Dataset entries:
┌──

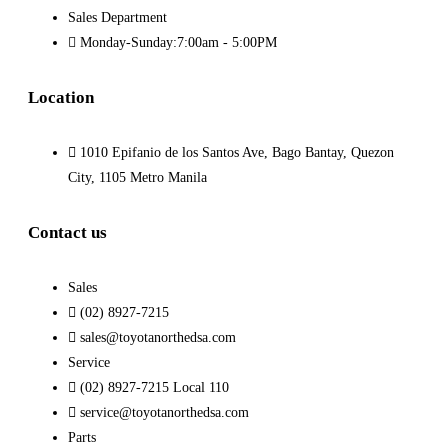
Sales Department
Monday-Sunday:7:00am - 5:00PM
Location
1010 Epifanio de los Santos Ave, Bago Bantay, Quezon
City, 1105 Metro Manila
Contact us
Sales
(02) 8927-7215
sales@toyotanorthedsa.com
Service
(02) 8927-7215 Local 110
service@toyotanorthedsa.com
Parts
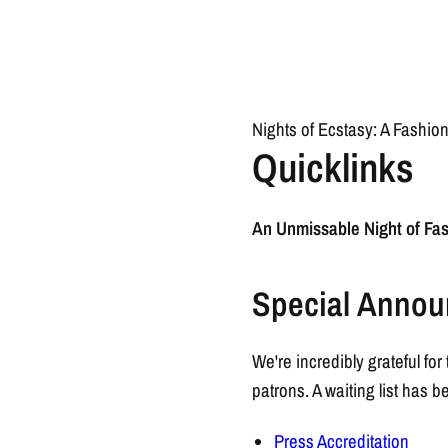
Nights of Ecstasy: A Fashio
Quicklinks
An Unmissable Night of Fas
Special Annou
We're incredibly grateful f
patrons. A waiting list has
Press Accreditation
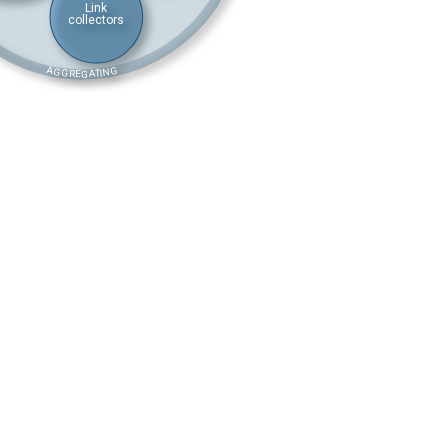
Link
collectors
AGGREGATING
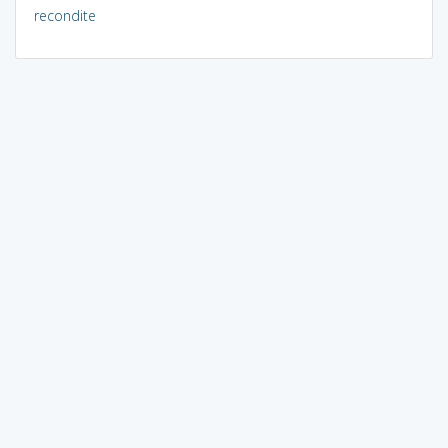
recondite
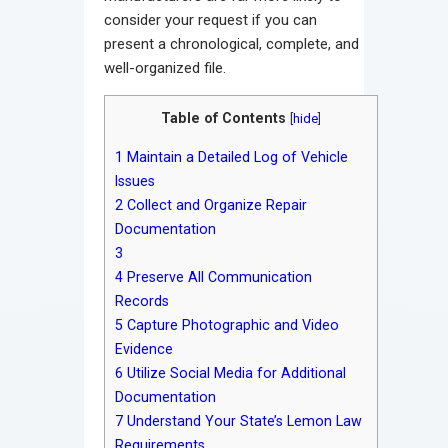
consider your request if you can
present a chronological, complete, and
well-organized file.
Table of Contents
[
hide
]
1
Maintain a Detailed Log of Vehicle
Issues
2
Collect and Organize Repair
Documentation
3
4
Preserve All Communication
Records
5
Capture Photographic and Video
Evidence
6
Utilize Social Media for Additional
Documentation
7
Understand Your State’s Lemon Law
Requirements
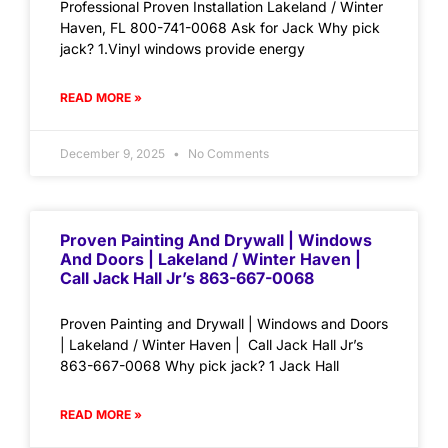
Professional Proven Installation Lakeland / Winter
Haven, FL 800-741-0068 Ask for Jack Why pick
jack? 1.Vinyl windows provide energy
READ MORE »
December 9, 2025
No Comments
Proven Painting And Drywall | Windows
And Doors | Lakeland / Winter Haven |
Call Jack Hall Jr’s 863-667-0068
Proven Painting and Drywall | Windows and Doors
| Lakeland / Winter Haven | Call Jack Hall Jr’s
863-667-0068 Why pick jack? 1 Jack Hall
READ MORE »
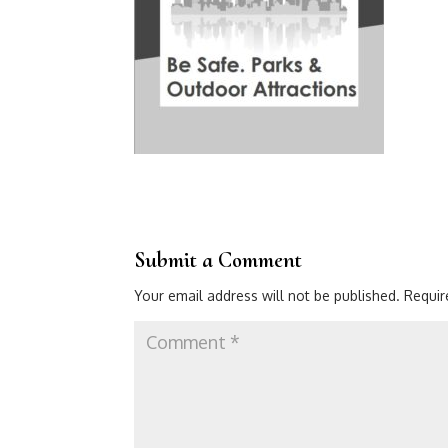
Submit a Comment
Your email address will not be published.
Requir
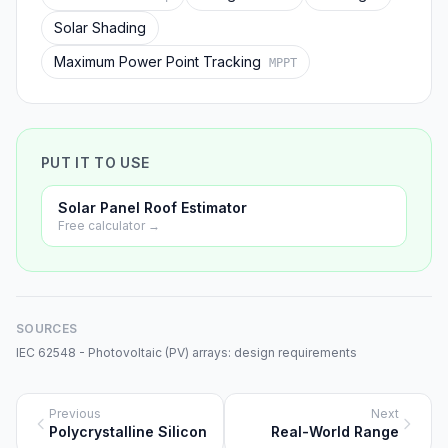
Solar Shading
Maximum Power Point Tracking
MPPT
PUT IT TO USE
Solar Panel Roof Estimator
Free calculator →
SOURCES
IEC 62548 - Photovoltaic (PV) arrays: design requirements
Previous
Next
Polycrystalline Silicon
Real-World Range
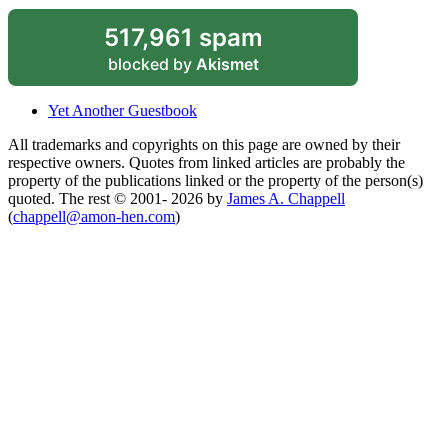
517,961 spam
blocked by
Akismet
Yet Another Guestbook
All trademarks and copyrights on this page are owned by their
respective owners. Quotes from linked articles are probably the
property of the publications linked or the property of the person(s)
quoted. The rest © 2001- 2026 by
James A. Chappell
(
chappell@amon-hen.com
)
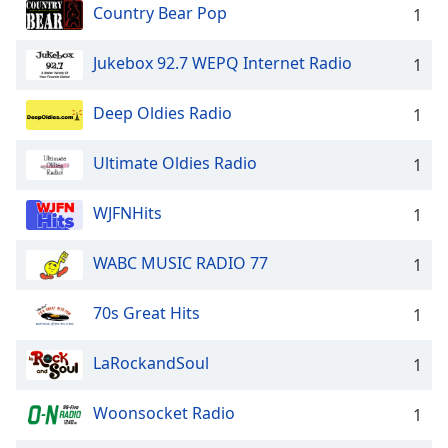
Country Bear Pop
1
Jukebox 92.7 WEPQ Internet Radio
1
Deep Oldies Radio
1
Ultimate Oldies Radio
1
WJFNHits
1
WABC MUSIC RADIO 77
1
70s Great Hits
1
LaRockandSoul
1
Woonsocket Radio
1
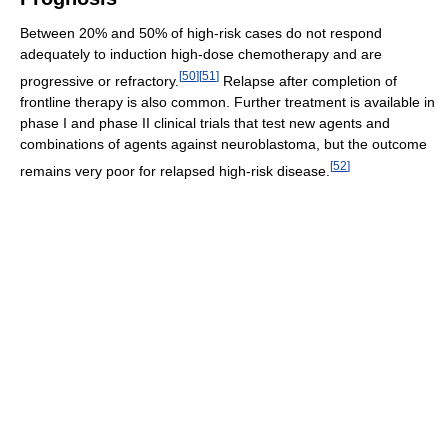
Between 20% and 50% of high-risk cases do not respond
adequately to induction high-dose chemotherapy and are
[
50
]
[
51
]
progressive or refractory.
Relapse after completion of
frontline therapy is also common. Further treatment is available in
phase I and phase II clinical trials that test new agents and
combinations of agents against neuroblastoma, but the outcome
[
52
]
remains very poor for relapsed high-risk disease.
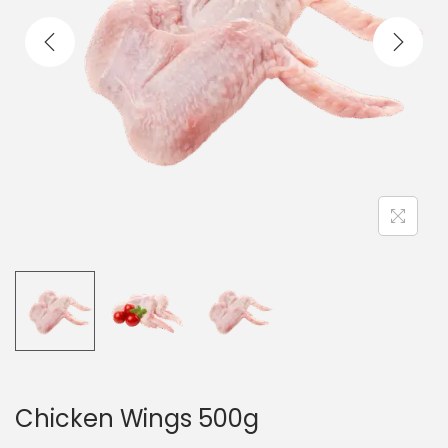
t
t
i
o
n
Chicken Wings 500g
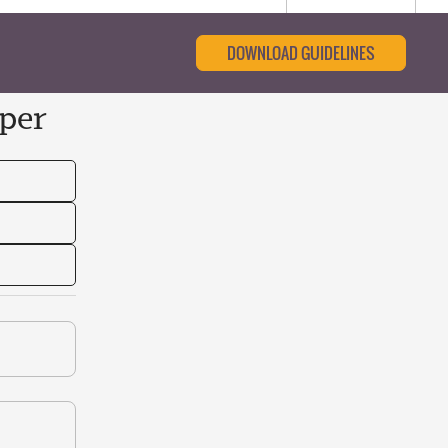
DOWNLOAD GUIDELINES
per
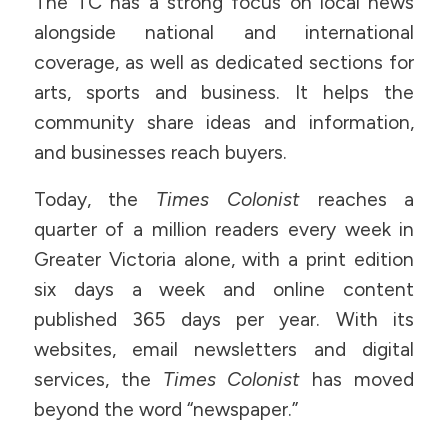
The TC has a strong focus on local news
alongside national and international
coverage, as well as dedicated sections for
arts, sports and business. It helps the
community share ideas and information,
and businesses reach buyers.
Today, the
Times Colonist
reaches a
quarter of a million readers every week in
Greater Victoria alone, with a print edition
six days a week and online content
published 365 days per year. With its
websites, email newsletters and digital
services, the
Times Colonist
has moved
beyond the word “newspaper.”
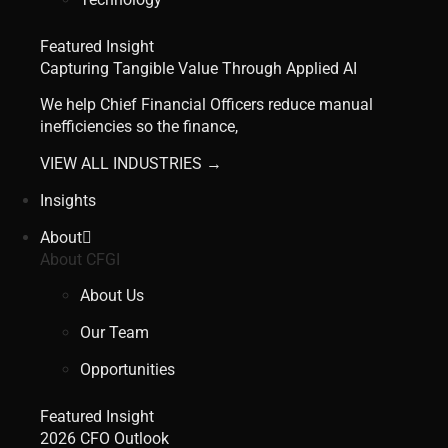
Featured Insight
Capturing Tangible Value Through Applied AI
We help Chief Financial Officers reduce manual
inefficiencies so the finance,
VIEW ALL INDUSTRIES →
Insights
About
About CFGI
About Us
Our Team
Opportunities
Featured Insight
2026 CFO Outlook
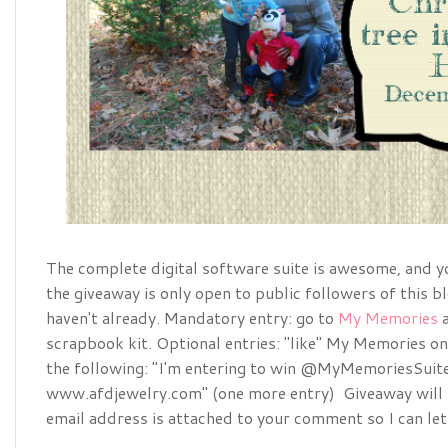
The complete digital software suite is awesome, and you
the giveaway is only open to public followers of this bl
haven't already. Mandatory entry: go to
My Memories
a
scrapbook kit. Optional entries: "like" My Memories o
the following: "I'm entering to win @MyMemoriesSuite
www.afdjewelry.com" (one more entry) Giveaway will 
email address is attached to your comment so I can let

└──

• [WHAT IS REQUIRED] Restate every record above word for word, without images.

• [WRITTEN REPLY]
Sales Department
Monday-Sunday:7:00am - 5:00PM
Location
1010 Epifanio de los Santos Ave, Bago Bantay, Quezon
City, 1105 Metro Manila
Contact us
Sales
(02) 8927-7215
sales@toyotanorthedsa.com
Service
(02) 8927-7215 Local 110
service@toyotanorthedsa.com
Parts
Nights of Ecstasy: A Fashio
Quicklinks
An Unmissable Night of Fas
Special Annou
We're incredibly grateful f
patrons. A waiting list has
Press Accreditation
Link
collectors
AGGREGATING
recondite
consider your request if you can
present a chronological, complete, and
well-organized file.
Table of Contents
[
hide
]
1
Maintain a Detailed Log of Vehicle
Issues
2
Collect and Organize Repair
Documentation
3
4
Preserve All Communication
Records
5
Capture Photographic and Video
Evidence
6
Utilize Social Media for Additional
Documentation
7
Understand Your State’s Lemon Law
Requirements
Professional Proven Installation Lakeland / Winter
Haven, FL 800-741-0068 Ask for Jack Why pick
jack? 1.Vinyl windows provide energy
READ MORE »
December 9, 2025
No Comments
Proven Painting And Drywall | Windows
And Doors | Lakeland / Winter Haven |
Call Jack Hall Jr’s 863-667-0068
Proven Painting and Drywall | Windows and Doors
| Lakeland / Winter Haven | Call Jack Hall Jr’s
863-667-0068 Why pick jack? 1 Jack Hall
READ MORE »
Submit a Comment
Your email address will not be published.
Requir
Solar Shading
Maximum Power Point Tracking
MPPT
PUT IT TO USE
Solar Panel Roof Estimator
Free calculator →
SOURCES
IEC 62548 - Photovoltaic (PV) arrays: design requirements
Previous
Next
Polycrystalline Silicon
Real-World Range
517,961 spam
blocked by
Akismet
Yet Another Guestbook
All trademarks and copyrights on this page are owned by their
respective owners. Quotes from linked articles are probably the
property of the publications linked or the property of the person(s)
quoted. The rest © 2001- 2026 by
James A. Chappell
(
chappell@amon-hen.com
)
Country Bear Pop
1
Jukebox 92.7 WEPQ Internet Radio
1
Deep Oldies Radio
1
Ultimate Oldies Radio
1
WJFNHits
1
WABC MUSIC RADIO 77
1
70s Great Hits
1
LaRockandSoul
1
Woonsocket Radio
1
Between 20% and 50% of high-risk cases do not respond
adequately to induction high-dose chemotherapy and are
[
50
]
[
51
]
progressive or refractory.
Relapse after completion of
frontline therapy is also common. Further treatment is available in
phase I and phase II clinical trials that test new agents and
combinations of agents against neuroblastoma, but the outcome
[
52
]
remains very poor for relapsed high-risk disease.
t
t
i
o
n
Chicken Wings 500g
DOWNLOAD GUIDELINES
per
The TC has a strong focus on local news
alongside national and international
coverage, as well as dedicated sections for
arts, sports and business. It helps the
community share ideas and information,
and businesses reach buyers.
Today, the
Times Colonist
reaches a
quarter of a million readers every week in
Greater Victoria alone, with a print edition
six days a week and online content
published 365 days per year. With its
websites, email newsletters and digital
services, the
Times Colonist
has moved
beyond the word “newspaper.”
Featured Insight
Capturing Tangible Value Through Applied AI
We help Chief Financial Officers reduce manual
inefficiencies so the finance,
VIEW ALL INDUSTRIES →
Insights
About
About CFGI
About Us
Our Team
Opportunities
Featured Insight
2026 CFO Outlook
The complete digital software suite is awesome, and you
the giveaway is only open to public followers of this bl
haven't already. Mandatory entry: go to
My Memories
a
scrapbook kit. Optional entries: "like" My Memories o
the following: "I'm entering to win @MyMemoriesSuite
www.afdjewelry.com" (one more entry) Giveaway will 
email address is attached to your comment so I can let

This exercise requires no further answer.